Very cold when they left for Wales. Parceled out my warm combinations among the girls who drove the six water buggies. The convoy went wrong in Cheltenham as the D.R. didn't turn up. But they got to their destination eventually, came back by train to Reading and as the bus sent by Aldershot to fetch them got lost, they didn't turn up till 3:30 A.M. but were quite recovered by lunch time. They have scattered now until the 20th. But Major Knox has learned from the W.O. that we shan't leave till next month so I must make new arrangements.

This waiting for a ship is most exasperating. If we don't get off until March, if the fighting is all over in East Africa, what do we do? Our equipment has gone to Port Sudan. How could we be switched back? Benghazi fell yesterday. We've occupied half Eritrea already. Abyssinia surely can't hold out another three months. Perhaps we'll be sent to Greece---Salonika---God knows.
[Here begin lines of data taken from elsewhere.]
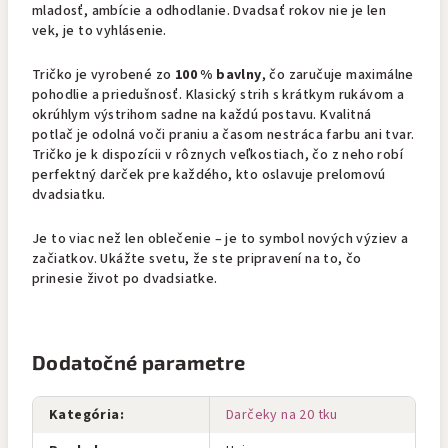
mladosť, ambície a odhodlanie. Dvadsať rokov nie je len
vek, je to vyhlásenie.
Tričko je vyrobené zo
100 % bavlny
, čo zaručuje maximálne
pohodlie a priedušnosť. Klasický strih s krátkym rukávom a
okrúhlym výstrihom sadne na každú postavu. Kvalitná
potlač je odolná voči praniu a časom nestráca farbu ani tvar.
Tričko je k dispozícii v rôznych veľkostiach, čo z neho robí
perfektný darček pre každého, kto oslavuje prelomovú
dvadsiatku.
Je to viac než len oblečenie – je to symbol nových výziev a
začiatkov. Ukážte svetu, že ste pripravení na to, čo
prinesie život po dvadsiatke.
Dodatočné parametre
Kategória
:
Darčeky na 20 tku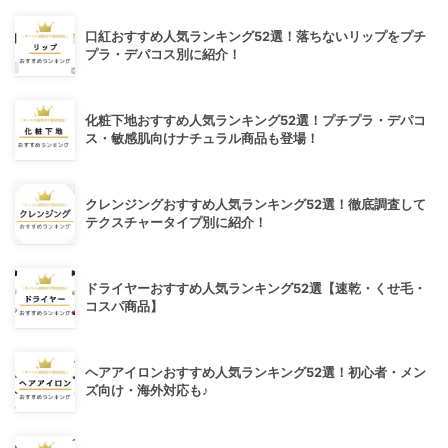
口紅おすすめ人気ランキング52選！落ちないリップをプチ
プラ・デパコス別に紹介！
化粧下地おすすめ人気ランキング52選！プチプラ・デパコ
ス・敏感肌向けナチュラル商品も登場！
クレンジングおすすめ人気ランキング52選！徹底調査して
テクスチャータイプ別に紹介！
ドライヤーおすすめ人気ランキング52選【速乾・くせ毛・
コスパ商品】
ヘアアイロンおすすめ人気ランキング52選！初心者・メン
ズ向け・海外対応も♪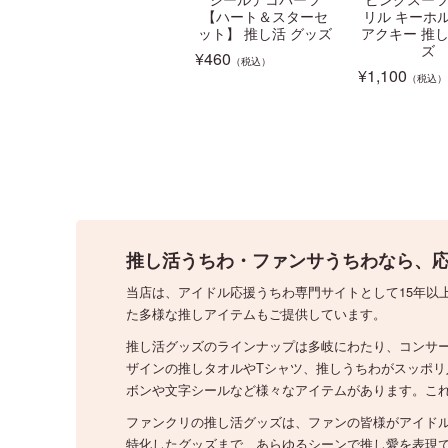
【ハート＆スターセ
リル キーホ
ット】 推し活 グッズ
アクキー 推し
ズ
¥
460
（税込）
¥
1,100
（税込）
推し活うちわ・ファンサうちわなら、応
当店は、アイドル応援うちわ専門サイトとして15年以
た多様な推しアイテムもご提供しています。
推し活グッズのラインナップは多岐にわたり、コンサ
ザインの推しタオルやTシャツ、推しうちわがスッポ
ボンや文字シールなど様々なアイテムがあります。こ
ファンクリの推し活グッズは、ファンの皆様がアイド
特化したグッズまで、あらゆるシーンで推し愛を表現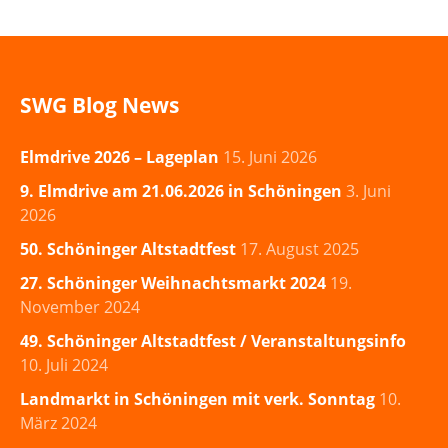
SWG Blog News
Elmdrive 2026 – Lageplan
15. Juni 2026
9. Elmdrive am 21.06.2026 in Schöningen
3. Juni
2026
50. Schöninger Altstadtfest
17. August 2025
27. Schöninger Weihnachtsmarkt 2024
19.
November 2024
49. Schöninger Altstadtfest / Veranstaltungsinfo
10. Juli 2024
Landmarkt in Schöningen mit verk. Sonntag
10.
März 2024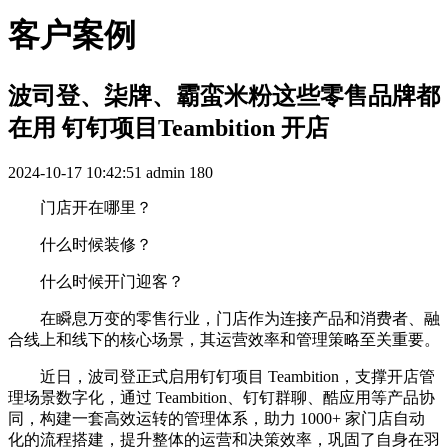
客户案例
波司登、柒牌、霸蛮米粉这些零售品牌都
在用 钉钉项目Teambition 开店
2024-10-17 10:42:51
admin
180
门店开在哪里？
什么时候装修？
什么时候开门迎客？
在瞬息万变的零售行业，门店作为连接产品和消费者、融
合线上和线下的核心场景，其运营效率和管理策略至关重要。
近日，波司登正式启用钉钉项目 Teambition，支撑开店管
理场景数字化，通过 Teambition、钉钉群聊、酷应用等产品协
同，构建一套高效运转的管理体系，助力 1000+ 家门店自动
化的流程搭建，提升整体的运营和决策效率，巩固了自身在羽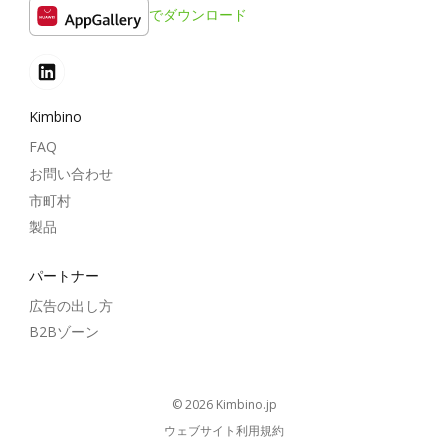
でダウンロード
Kimbino
FAQ
お問い合わせ
市町村
製品
パートナー
広告の出し方
B2Bゾーン
© 2026
kimbino.jp
ウェブサイト利用規約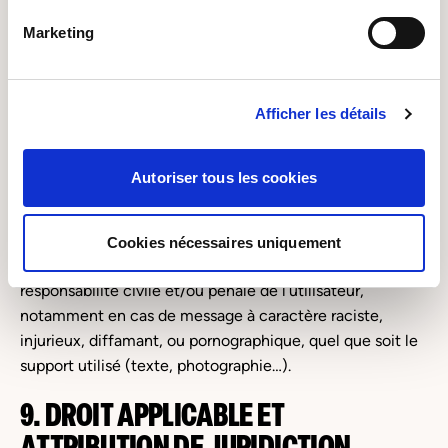
marché ou perte d’une chance) consécutifs à l’utilisation
Marketing
du site
www.sofitex.fr
.
Des espaces interactifs (possibilité de poser des
Afficher les détails
questions dans l’espace contact) sont à la disposition des
utilisateurs. Sofitex se réserve le droit de supprimer, sans
mise en demeure préalable, tout contenu déposé dans
Autoriser tous les cookies
cet espace qui contreviendrait à la législation applicable
en France, en particulier aux dispositions relatives à la
protection des données. Le cas échéant, Sofitex se
Cookies nécessaires uniquement
réserve également la possibilité de mettre en cause la
responsabilité civile et/ou pénale de l’utilisateur,
notamment en cas de message à caractère raciste,
injurieux, diffamant, ou pornographique, quel que soit le
support utilisé (texte, photographie…).
9. DROIT APPLICABLE ET
ATTRIBUTION DE JURIDICTION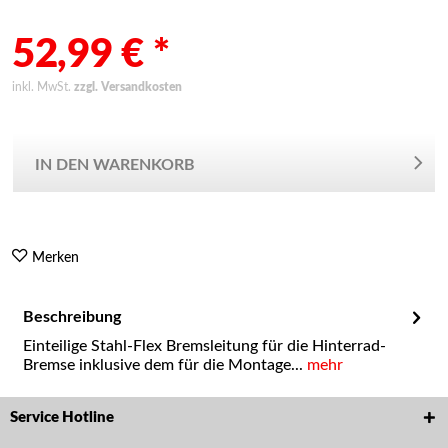
52,99 € *
inkl. MwSt.
zzgl. Versandkosten
IN DEN WARENKORB
Merken
Beschreibung
Einteilige Stahl-Flex Bremsleitung für die Hinterrad-
Bremse inklusive dem für die Montage...
mehr
Service Hotline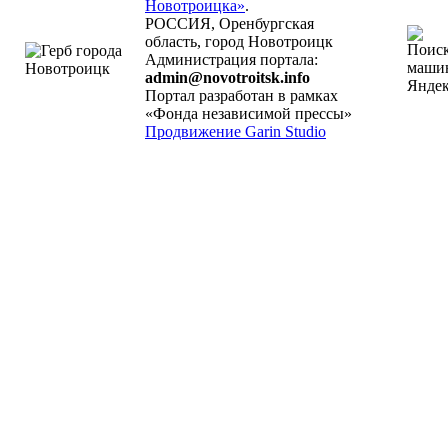
Новотроицка»
.
РОССИЯ, Оренбургская
область, город Новотроицк
Администрация портала:
admin@novotroitsk.info
Портал разработан в рамках
«Фонда независимой прессы»
Продвижение Garin Studio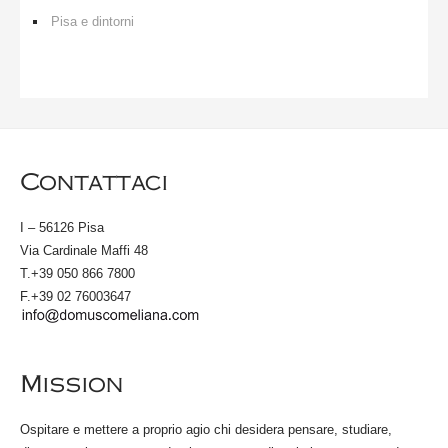
Pisa e dintorni
Contattaci
I – 56126 Pisa
Via Cardinale Maffi 48
T.+39 050 866 7800
F.+39 02 76003647
Mission
Ospitare e mettere a proprio agio chi desidera pensare, studiare,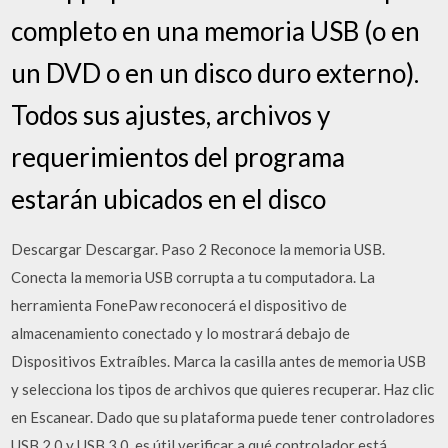
completo en una memoria USB (o en
un DVD o en un disco duro externo).
Todos sus ajustes, archivos y
requerimientos del programa
estarán ubicados en el disco
Descargar Descargar. Paso 2 Reconoce la memoria USB.
Conecta la memoria USB corrupta a tu computadora. La
herramienta FonePaw reconocerá el dispositivo de
almacenamiento conectado y lo mostrará debajo de
Dispositivos Extraíbles. Marca la casilla antes de memoria USB
y selecciona los tipos de archivos que quieres recuperar. Haz clic
en Escanear. Dado que su plataforma puede tener controladores
USB 2.0 y USB 3.0, es útil verificar a qué controlador está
B. is going abroad again, with General de Gaulle. A quick trip, by air to West Africa, then across by way of the Chad. This is all I know. He is so afraid I will chatter that he tells me nothing.

March 15th , '41. We leave on Thursday 20th. A series of pink papers marked secret contain our instructions. B. has gone. He and De Gaulle left the day before yesterday by motor to Southampton to get their plane, then came back. Am grateful for the extra time with him. The anguish of the first good-by couldn't be repeated. One can't suffer beyond a given point---so we were comparatively cheerful. I said it was a good omen, that he would surely turn up wherever I was when I had given up expecting him.

But he and De Gaulle only mean to be gone six weeks. So they will probably be on their way home by the time we get to Port Sudan.